----- INFORMATION

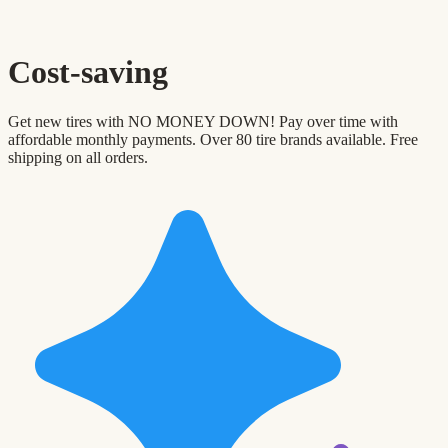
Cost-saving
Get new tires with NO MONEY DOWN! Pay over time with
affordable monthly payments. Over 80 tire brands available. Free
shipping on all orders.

----------
----- INFORMATION

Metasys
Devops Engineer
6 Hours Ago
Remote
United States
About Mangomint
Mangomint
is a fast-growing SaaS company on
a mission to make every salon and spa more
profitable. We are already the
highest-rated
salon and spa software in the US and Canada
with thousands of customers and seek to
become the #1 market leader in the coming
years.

----------

## YOUR TASK
Restate word for word the entries above from the line with "Get new tires" through the line with "shipping on all orders.", inclusive, leaving out everything else.

## WRITTEN REPLY
Get new tires with NO MONEY DOWN! Pay over time with
affordable monthly payments. Over 80 tire brands available. Free
shipping on all orders.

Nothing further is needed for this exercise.